Aber warum Napoleon? Die Aussicht, ein wichtiges Stück europäischer Geschichte professionell auf für alle zugängliche Fernsehbildschirme zu bannen, war ausschlaggebend. An Kosten und Aufwand schlägt dieses Projekt zweifellos alles in Europa bisher dagewesene. Aber ist das nicht angemessen hinsichtlich der Hauptfigur, um die es geht? Übertraf Napoleon nicht auch alles bisher in Europa dagewesene?

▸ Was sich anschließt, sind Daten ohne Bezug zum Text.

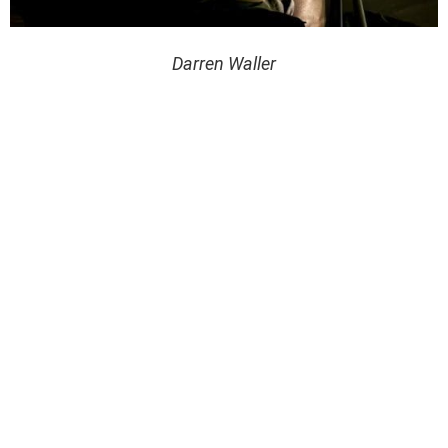
Darren Waller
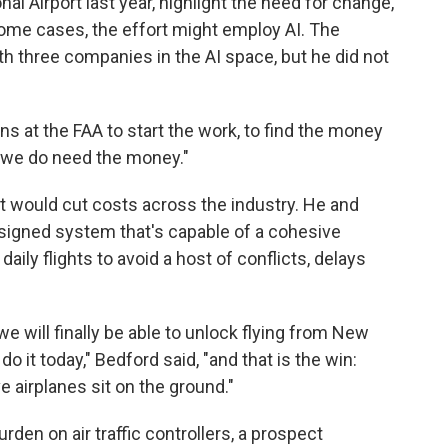
nal Airport last year, highlight the need for change,
some cases, the effort might employ AI. The
th three companies in the AI space, but he did not
s at the FAA to start the work, to find the money
ut we do need the money."
it would cut costs across the industry. He and
signed system that's capable of a cohesive
ily flights to avoid a host of conflicts, delays
e will finally be able to unlock flying from New
 do it today," Bedford said, "and that is the win:
ve airplanes sit on the ground."
den on air traffic controllers, a prospect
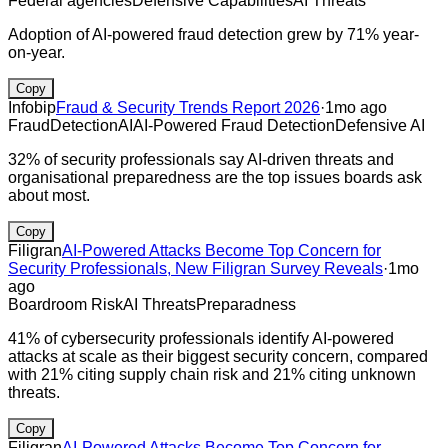
Federal agencies
Defensive Capabilities
AI Threats
Adoption of AI-powered fraud detection grew by 71% year-
on-year.
Copy
Infobip
Fraud & Security Trends Report 2026
·
1mo ago
Fraud
Detection
AI
AI-Powered Fraud Detection
Defensive AI
32% of security professionals say AI-driven threats and
organisational preparedness are the top issues boards ask
about most.
Copy
Filigran
AI-Powered Attacks Become Top Concern for
Security Professionals, New Filigran Survey Reveals
·
1mo
ago
Boardroom Risk
AI Threats
Preparadness
41% of cybersecurity professionals identify AI-powered
attacks at scale as their biggest security concern, compared
with 21% citing supply chain risk and 21% citing unknown
threats.
Copy
Filigran
AI-Powered Attacks Become Top Concern for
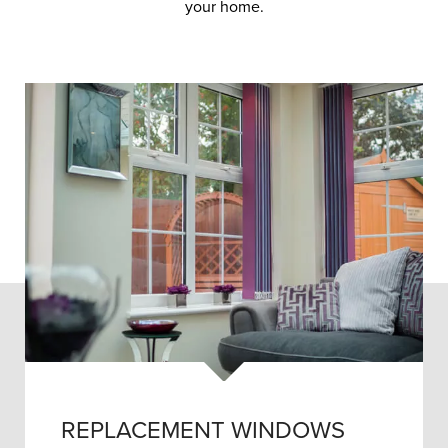
your home.
REPLACEMENT WINDOWS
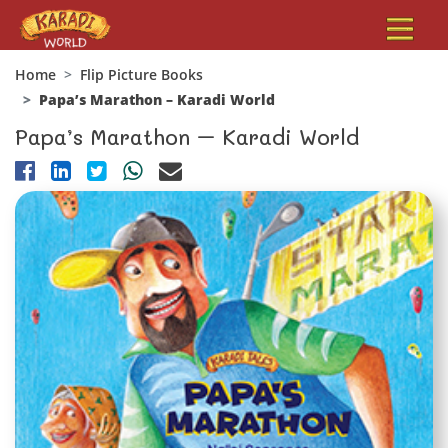
Home
Flip Picture Books
Papa’s Marathon – Karadi World
Papa’s Marathon – Karadi World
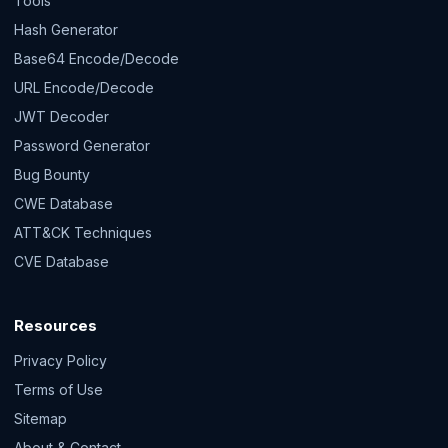
Tools
Hash Generator
Base64 Encode/Decode
URL Encode/Decode
JWT Decoder
Password Generator
Bug Bounty
CWE Database
ATT&CK Techniques
CVE Database
Resources
Privacy Policy
Terms of Use
Sitemap
About & Contact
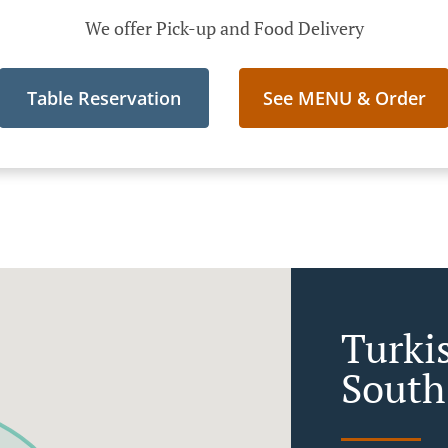
We offer Pick-up and Food Delivery
Table Reservation
See MENU & Order
Turki
South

"Sein Leben war das Schreiten eines Halbgottes von Schlacht zu Schlacht und von Sieg zu Sieg", würdigte Goethe Napoleon noch Jahrzehnte nach seinem Ableben. Aus welchem Grund schrieb aber ein so gebildeter Mensch wie Goethe, nach all den Kriegen, die Napoleon über Europa gebracht hatte, so voller Hochachtung über den Kaiser? Im Namen Napoleons starben Hunderttausende von Soldaten. Er verleibte sich ganze Fürstentümer ein, setzte seine Familienmitglieder als Regenten ein und drückte den besetzten Regionen seine Vorstellungen vom Staatswesen auf. Durch Napoleons Feldzüge verloren Hundertausende von Familien ihre Väter und Söhne, und plündernde Soldaten zogen durch die Dörfer und Städte.

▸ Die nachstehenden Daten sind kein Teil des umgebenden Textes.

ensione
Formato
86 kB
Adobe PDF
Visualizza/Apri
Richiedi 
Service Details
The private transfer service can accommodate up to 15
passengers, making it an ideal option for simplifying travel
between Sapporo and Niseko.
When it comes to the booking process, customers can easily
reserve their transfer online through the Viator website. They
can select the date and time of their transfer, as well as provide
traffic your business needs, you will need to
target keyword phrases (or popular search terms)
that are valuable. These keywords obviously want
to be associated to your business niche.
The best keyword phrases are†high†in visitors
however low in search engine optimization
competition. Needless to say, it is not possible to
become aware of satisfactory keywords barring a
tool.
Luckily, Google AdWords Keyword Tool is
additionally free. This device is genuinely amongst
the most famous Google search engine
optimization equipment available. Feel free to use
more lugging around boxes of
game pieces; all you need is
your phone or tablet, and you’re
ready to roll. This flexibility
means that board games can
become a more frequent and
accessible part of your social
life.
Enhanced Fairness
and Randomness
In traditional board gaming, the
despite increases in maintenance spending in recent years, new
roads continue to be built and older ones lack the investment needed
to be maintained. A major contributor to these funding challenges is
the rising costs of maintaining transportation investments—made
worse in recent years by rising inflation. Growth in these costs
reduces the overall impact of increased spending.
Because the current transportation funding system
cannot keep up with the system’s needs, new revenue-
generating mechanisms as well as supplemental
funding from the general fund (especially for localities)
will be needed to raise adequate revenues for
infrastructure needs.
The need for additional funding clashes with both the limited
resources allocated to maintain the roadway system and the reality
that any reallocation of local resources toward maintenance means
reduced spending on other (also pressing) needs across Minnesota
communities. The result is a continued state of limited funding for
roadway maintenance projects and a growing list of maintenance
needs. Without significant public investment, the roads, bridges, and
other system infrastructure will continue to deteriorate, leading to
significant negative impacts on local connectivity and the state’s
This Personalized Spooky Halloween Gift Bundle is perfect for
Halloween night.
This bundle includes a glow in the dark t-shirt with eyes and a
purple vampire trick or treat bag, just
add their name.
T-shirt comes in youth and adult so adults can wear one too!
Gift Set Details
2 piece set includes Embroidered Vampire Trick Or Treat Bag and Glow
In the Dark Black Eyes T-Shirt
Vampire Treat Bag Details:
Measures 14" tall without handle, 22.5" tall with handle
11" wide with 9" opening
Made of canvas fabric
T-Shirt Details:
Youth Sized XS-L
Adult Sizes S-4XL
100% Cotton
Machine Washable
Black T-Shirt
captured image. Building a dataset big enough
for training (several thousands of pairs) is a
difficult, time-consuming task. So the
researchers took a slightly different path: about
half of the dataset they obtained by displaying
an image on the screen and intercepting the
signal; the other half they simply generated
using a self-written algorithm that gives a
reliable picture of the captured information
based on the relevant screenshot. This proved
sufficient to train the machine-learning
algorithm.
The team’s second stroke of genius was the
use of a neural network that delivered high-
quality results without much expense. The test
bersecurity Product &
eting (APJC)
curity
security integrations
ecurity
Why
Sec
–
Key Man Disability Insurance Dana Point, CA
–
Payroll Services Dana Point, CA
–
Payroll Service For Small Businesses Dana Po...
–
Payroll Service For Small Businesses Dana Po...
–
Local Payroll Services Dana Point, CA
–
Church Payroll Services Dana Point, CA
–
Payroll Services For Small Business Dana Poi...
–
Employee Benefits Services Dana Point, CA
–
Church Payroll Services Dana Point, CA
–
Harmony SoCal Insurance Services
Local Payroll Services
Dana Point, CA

Trotz alledem bewunderte Goethe und mit ihm unzählige andere deutsche Intellektuelle Napoleons Leistungen. Die Soldaten Frankreichs folgten dem Korsen überall hin, egal ob in italienische Fürstentümer, deutsche Territorien, das rebellierende Spanien, in die Wüste Ägyptens, die eisigen Weiten Rußlands oder auf das Meer gegen Großbritannien, stets hatte Bonaparte seine Soldaten hinter sich. Und nicht nur sein Volk, sondern auch Bewohner anderer Länder schlugen sich auf die Seite des Usurpators.
Aber warum ließen sich diese Menschen von Napoleon letzt-endlich in den Untergang führen und warum wird er bis heute häufiger als großer Herrscher und Feldherr denn als Tyrann und Diktator gesehen?
"Napoleon gilt als eine der faszinierendsten Persönlichkeiten Europas, die zahllose Generationen in ihren Bann zog. Er war Soldat, Intellektueller und Visionär. Seine Vision hieß ein vereinigtes, freiheitliches und friedliches Europa. Und somit war er seiner Zeit voraus." Mit diesen Worten wirbt das ZDF für seine Verfilmung des Lebens von Napoleon und beantwortet damit die wichtigsten Fragen, warum es den Kult um diesen verhältnismäßig kleingewachsenen Mann gab und auch heute noch gibt.
Napoleon war unbestreitbar eine große Persönlichkeit. Freunde hatte er keine, wirklich nahe kam ihm niemand, aber vielleicht erhob ihn gerade diese Distanz zu einem "Halbgott". Seine Visionen verfolgte er ehrgeizig und überzeugte andere Menschen von seinen Ideen. Mit Napoleon verbanden viele "Freiheit". Und auch wenn er die Macht im Staate spätestens mit seiner Selbstkrönung zum Kaiser 1804 auf seine Person vereinte, so nahm ihm kaum jemand diese doch ziemlich absolutistisch anmutende Tat übel. Er war für Millionen von Menschen in Europa das Symbol für eine bessere Zukunft.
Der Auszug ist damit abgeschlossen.